The Yorkshire-born painter David Hockney has been named an “icon” by Time magazine, which yesterday published its list of most influential people in 2019.
One of Britain’s most recognisable artists, last year Hockney entered the record books when his Portrait of an Artist (Pool with Two Figures) (1972) sold at Christie’s in New York for a record $80m ($90.3m with fees), making him the most expensive living artist at auction.
Speaking ahead of the auction, Hockney told The Art Newspaper: “I thought the painting was quite successful, it was in a show in New York and we sold it. I only did about 12 pool paintings, not that many. Other people would have churned them out.”
In a text for Time magazine, Edwin Becker, the head of exhibitions at the Van Gogh Museum in Amsterdam, also notes the importance of Hockney’s current exhibition at the Dutch institution: Hockney-Van Gogh: The Joy of Nature (until 26 May). “Hockney has always been inspired by a broad selection of well-known artists, and now, for the first time, his work is being displayed parallel to that of one of his muses, Vincent van Gogh,” Becker writes.
Ever modest, Hockney says: “I mean, me and Van Gogh, there’s not much competition really. He could see very very clearly and he knew he could see clearly. I think I can see quite clearly, not quite like Van Gogh. But Van Gogh didn’t have many friends and I think he arranged that, that’s why in three years he did all that work.”
Becker also singles out Hockney’s pioneering use of the iPad as adding “a unique sense of spontaneity to his fascinating works”. For Hockney, the iPad was an entirely new medium. “I was one of the first to get an iPad,” he recalls. “As soon as they were out in California, I got one sent to Bridlington and I experimented with it for six months, and I got rather good on it then.
“I tried out every brush on the app and then I realised I could do The Arrival of Spring in 2011 on the iPad and I drew around 90, giving the account of the arrival of spring.

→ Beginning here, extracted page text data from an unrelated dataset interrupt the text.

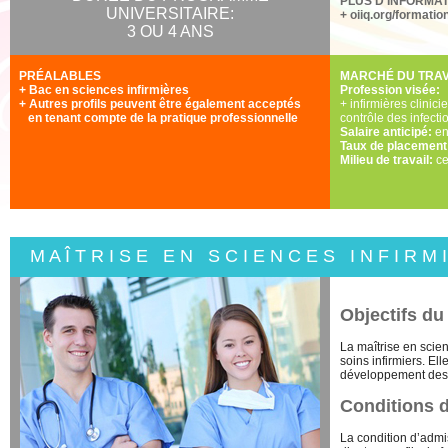
PLUS D'INFORMA
UNIVERSITAIRE:
+
oiiq.org/formatio
3 OU 4 ANS
PRÉALABLES
MARCHÉ DU TRAV
+ Bac en sciences infirmières
Profession visée:
+ Autres profils peuvent être également acceptés
+ infirmières clinic
en tenant compte de la pratique professionnelle
contrôle des infecti
Salaire anticipé:
en
Taux de placemen
Milieu de travail:
ce
M A Î T R I S E
E N S C I E N C E S I N F I R M I
Objectifs d
La maîtrise en scie
soins infirmiers. El
développement des 
Conditions 
La condition d’admis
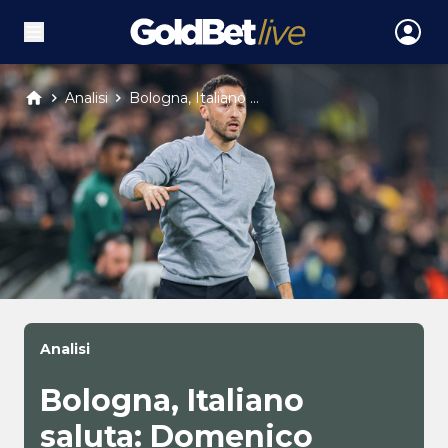
Analisi
Bologna, Italiano ...
Analisi
Bologna, Italiano
saluta: Domenico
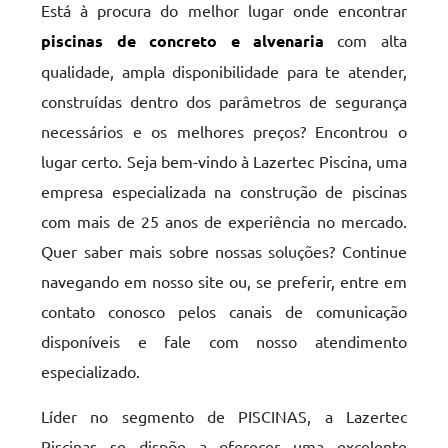
Está à procura do melhor lugar onde encontrar
piscinas de concreto e alvenaria
com alta
qualidade, ampla disponibilidade para te atender,
construídas dentro dos parâmetros de segurança
necessários e os melhores preços? Encontrou o
lugar certo. Seja bem-vindo à Lazertec Piscina, uma
empresa especializada na construção de piscinas
com mais de 25 anos de experiência no mercado.
Quer saber mais sobre nossas soluções? Continue
navegando em nosso site ou, se preferir, entre em
contato conosco pelos canais de comunicação
disponíveis e fale com nosso atendimento
especializado.
Líder no segmento de PISCINAS, a Lazertec
Piscinas se dispõe a oferecer uma excelente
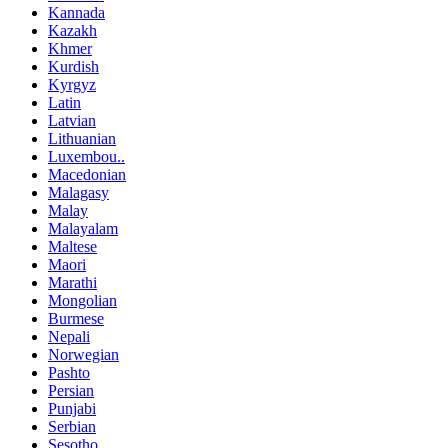
Kannada
Kazakh
Khmer
Kurdish
Kyrgyz
Latin
Latvian
Lithuanian
Luxembou..
Macedonian
Malagasy
Malay
Malayalam
Maltese
Maori
Marathi
Mongolian
Burmese
Nepali
Norwegian
Pashto
Persian
Punjabi
Serbian
Sesotho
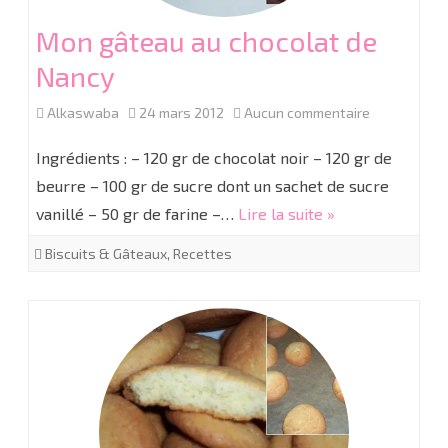
Mon gâteau au chocolat de
Nancy
sur
Alkaswaba
24 mars 2012
Aucun commentaire
Mon
Ingrédients : – 120 gr de chocolat noir – 120 gr de
gâteau
beurre – 100 gr de sucre dont un sachet de sucre
vanillé – 50 gr de farine –…
Lire la suite »
au
chocolat
Biscuits & Gâteaux
,
Recettes
de
Nancy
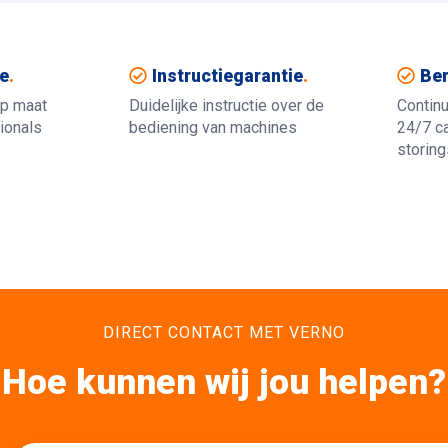
e
.
Instructiegarantie
.
Ber
op maat
Duidelijke instructie over de
Contin
ionals
bediening van machines
24/7 ca
storin
DIRECT CONTACT MET VERNO
Hoe kunnen wij jou helpen?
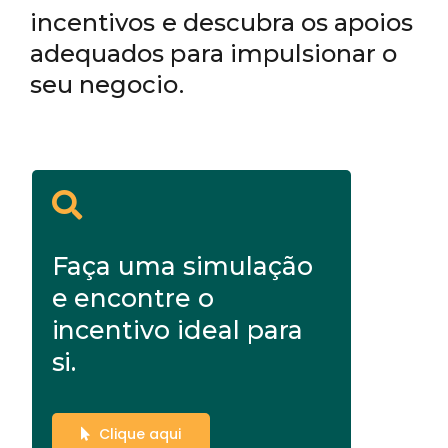
incentivos e descubra os apoios
adequados para impulsionar o
seu negocio.
Faça uma simulação
e encontre o
incentivo ideal para
si.
Clique aqui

It began with the snow on Woldgate and ends with all the blossom.”
In stark contrast to Hockney, Venezuelan-born Luchita Hurtado, who is the only other visual artist to be named by Time magazine, has never sold a work at auction and, at 98, is to have her very first solo museum show in London next month. This will be followed by a survey at the Museo Tamayo in Mexico City in 2020.
Writing for Time magazine, Hans Ulrich Obrist, the artistic director of the Serpentine Galleries where Hurtado has her show, says: “Revered by many artists, Luchita was connected through friendship and family to specific movements like Surrealism, the Dynaton movement and Magical realism, but she maintained her unique practice in private, rarely exhibiting her work. Now, at the age of 98, Luchita is finally getting the attention she has long deserved.”